A party "controlling" the Supreme court. What a crappy reality we are in now.

edit: [1] I should say 5 nominees, because Garland didn't even get a vote for an entire year because the Senate majority quashed it in order for the next President to nominate someone else. Blatant theft of a constitutionally-enumerated power allotted to the President, if you ask me.


> A party "controlling" the Supreme court. What a crappy reality we are in now.

Absolutely. But the problem of partisan courts is endemic in the US Judicial system. Encountering Far-left or right judges at all levels is fairly common.

It doesn't matter which side started packing the courts because now it is a race to see who can do it the fastest. By luck, planning or whatever the conservatives did it at the highest level. The liberals really shouldn't say anything because they are also doing the same thing at every level.

In general, we need to get away from Courts, especially at the Federal level, writing laws. In fact, anyone who is not elected (including the bloated, highly partisan admin fed/state agencies) should not be writing law.


Keep the Senate the way it is, but elect Senators through proportional representation: each voter votes for a party, and that party gets as many Senate seats as its percentage vote share. Parties can choose the Senators they seat by any method that they officially publish before the election. This could be, for example, by having an internal election/primary that results in an ordered list, or even something strange like a rotating lineup of Senators, or the weekly winner of a contest.

People who cling to the Senate system because of the inordinate representation it gives to white, small states would happily give that up for the guarantee that they could get at least one neonazi Senator. We would have to deal with the fact that both Kim and Kanye would have a Senate seat, though.


Why do you think mob rule is better?


Abolishing minority rule does not mean establishing mob rule. It means re-establishing equal representation.


The US government didn’t end up formed this way on accident. It is to avoid a “winner takes all” situation where 51% of the country dictates all laws, policy to the other 49%.


My understanding is that it was largely as a way to appease slave states and provide reassurance that there wouldn't be abolition at the federal level, not to provide an idealized balance between states.
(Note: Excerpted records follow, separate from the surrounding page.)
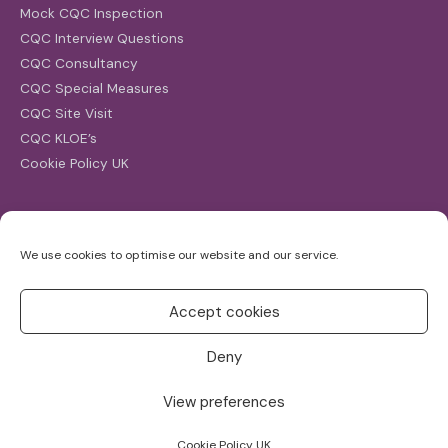
Mock CQC Inspection
CQC Interview Questions
CQC Consultancy
CQC Special Measures
CQC Site Visit
CQC KLOE’s
Cookie Policy UK
Search
We use cookies to optimise our website and our service.
Search
for:
Accept cookies
Deny
View preferences
Copyright ©2026
CQC Investigations
Cookie Policy UK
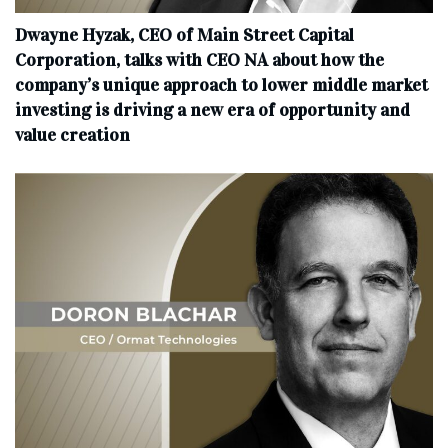
Dwayne Hyzak, CEO of Main Street Capital
Corporation, talks with CEO NA about how the
company’s unique approach to lower middle market
investing is driving a new era of opportunity and
value creation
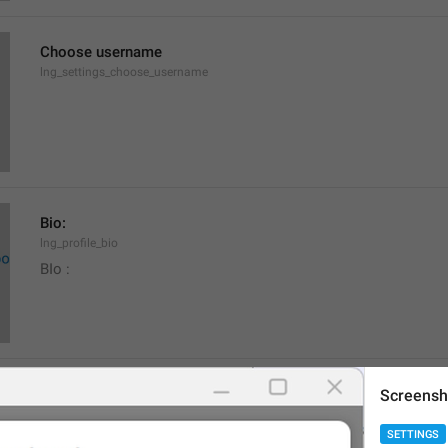
Choose username
lng_settings_choose_username
Bio:
lng_profile_bio
BIo : 
None
Screensh
lng_settings_empty_bio
SETTINGS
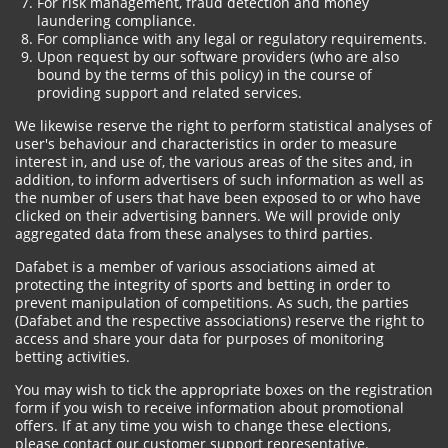
For risk management, fraud detection and money
laundering compliance.
For compliance with any legal or regulatory requirements.
Upon request by our software providers (who are also
bound by the terms of this policy) in the course of
providing support and related services.
We likewise reserve the right to perform statistical analyses of
user's behaviour and characteristics in order to measure
interest in, and use of, the various areas of the sites and, in
addition, to inform advertisers of such information as well as
the number of users that have been exposed to or who have
clicked on their advertising banners. We will provide only
aggregated data from these analyses to third parties.
Dafabet is a member of various associations aimed at
protecting the integrity of sports and betting in order to
prevent manipulation of competitions. As such, the parties
(Dafabet and the respective associations) reserve the right to
access and share your data for purposes of monitoring
betting activities.
You may wish to tick the appropriate boxes on the registration
form if you wish to receive information about promotional
offers. If at any time you wish to change these elections,
please contact our customer support representative.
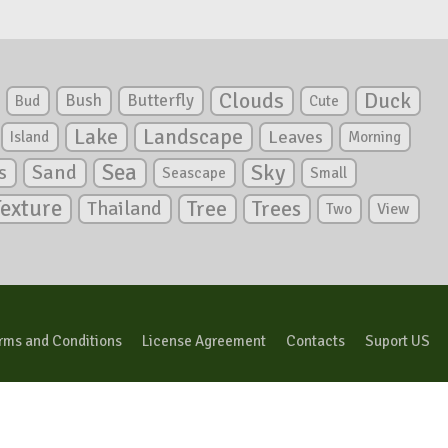
Clouds
Duck
Bush
Butterfly
Bud
Cute
Lake
Landscape
Leaves
Island
Morning
Sea
Sky
s
Sand
Seascape
Small
Texture
Tree
Trees
Thailand
View
Two
rms and Conditions
License Agreement
Contacts
Suport US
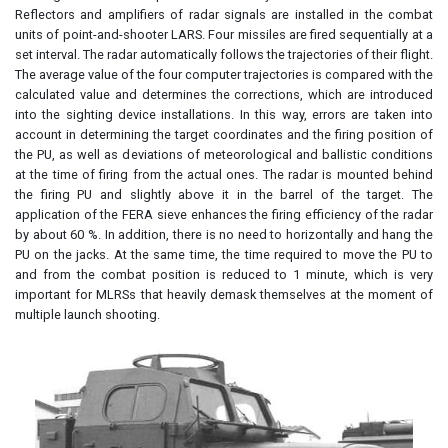
Reflectors and amplifiers of radar signals are installed in the combat
units of point-and-shooter LARS. Four missiles are fired sequentially at a
set interval. The radar automatically follows the trajectories of their flight.
The average value of the four computer trajectories is compared with the
calculated value and determines the corrections, which are introduced
into the sighting device installations. In this way, errors are taken into
account in determining the target coordinates and the firing position of
the PU, as well as deviations of meteorological and ballistic conditions
at the time of firing from the actual ones. The radar is mounted behind
the firing PU and slightly above it in the barrel of the target. The
application of the FERA sieve enhances the firing efficiency of the radar
by about 60 %. In addition, there is no need to horizontally and hang the
PU on the jacks. At the same time, the time required to move the PU to
and from the combat position is reduced to 1 minute, which is very
important for MLRSs that heavily demask themselves at the moment of
multiple launch shooting.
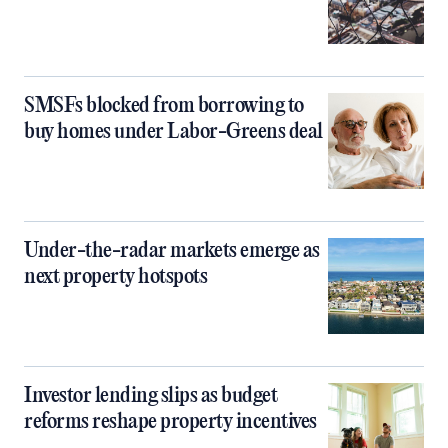
SMSFs blocked from borrowing to
buy homes under Labor-Greens deal
Under-the-radar markets emerge as
next property hotspots
Investor lending slips as budget
reforms reshape property incentives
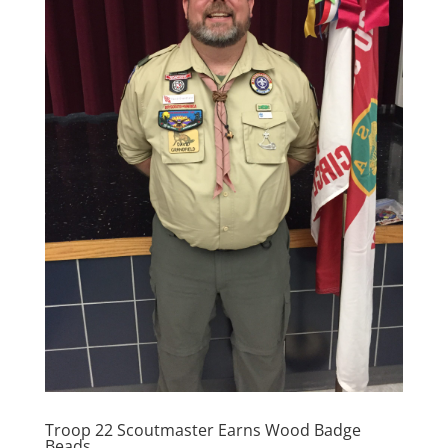
Troop 22 Scoutmaster Earns Wood Badge
Beads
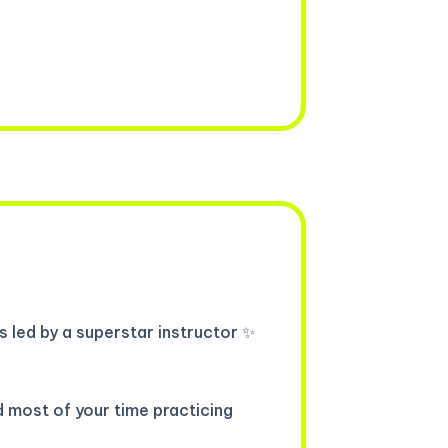
 led by a superstar instructor ✨
d most of your time practicing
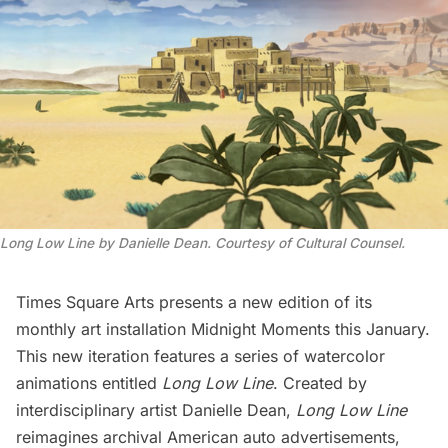
Long Low Line by Danielle Dean. Courtesy of Cultural Counsel.
Times Square Arts presents a new edition of its
monthly art installation
Midnight Moments
this January.
This new iteration features a series of watercolor
animations entitled
Long Low Line
. Created by
interdisciplinary artist
Danielle Dean
,
Long Low Line
reimagines archival American auto advertisements,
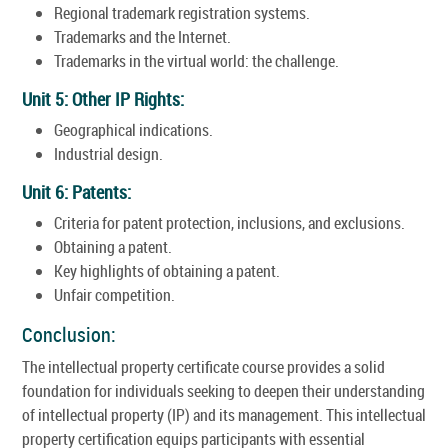
Regional trademark registration systems.
Trademarks and the Internet.
Trademarks in the virtual world: the challenge.
Unit 5: Other IP Rights:
Geographical indications.
Industrial design.
Unit 6: Patents:
Criteria for patent protection, inclusions, and exclusions.
Obtaining a patent.
Key highlights of obtaining a patent.
Unfair competition.
Conclusion:
The intellectual property certificate course provides a solid
foundation for individuals seeking to deepen their understanding
of intellectual property (IP) and its management. This intellectual
property certification equips participants with essential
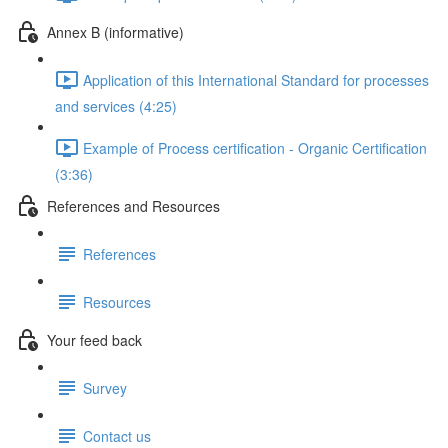
Annex B (informative)
Application of this International Standard for processes
and services (4:25)
Example of Process certification - Organic Certification
(3:36)
References and Resources
References
Resources
Your feed back
Survey
Contact us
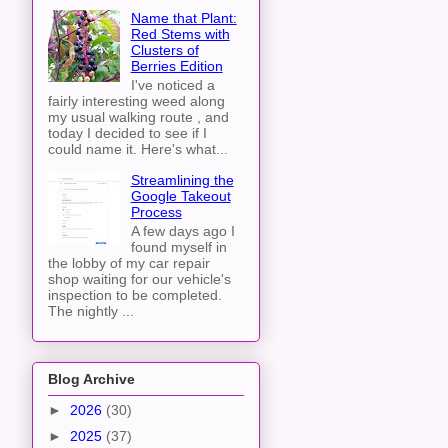
Name that Plant:
Red Stems with
Clusters of
Berries Edition
I've noticed a
fairly interesting weed along
my usual walking route , and
today I decided to see if I
could name it. Here's what...
Streamlining the
Google Takeout
Process
A few days ago I
found myself in
the lobby of my car repair
shop waiting for our vehicle's
inspection to be completed.
The nightly ...
Blog Archive
►
2026
(30)
►
2025
(37)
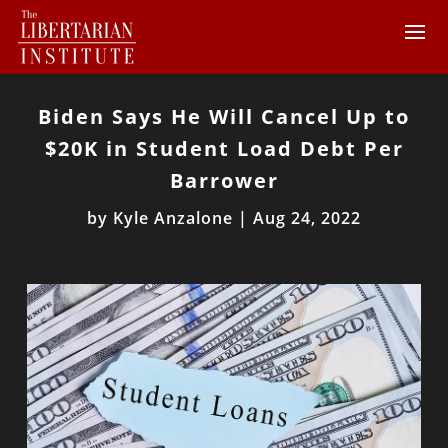
Biden Says He Will Cancel Up to
$20K in Student Load Debt Per
Barrower
by
Kyle Anzalone
|
Aug 24, 2022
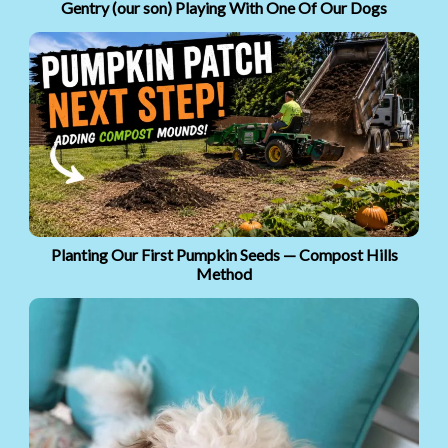
Gentry (our son) Playing With One Of Our Dogs
Planting Our First Pumpkin Seeds — Compost Hills
Method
And even if it were for that purpose, having a "winner takes all" that requires 51% to achieve would still be better than the current system, which still allows for a winner-takes-all state but with much less than 51%. Checks and balances were designed under the assumption that the legislative, executive, and judicial branches would be balanced by a constant struggle against each other. They didn't account for political parties, which can result in multiple branches of government being controlled by an overarching party, effectively negating those balances.


Tell that to Reddit. SMH


More equal, maybe. Equal, certainly not. The power will just shift from the land-controlling rich to the city-controlling rich.


That would still be an improvement, as it would require getting the approval of the majority of voters, rather than a majority of land.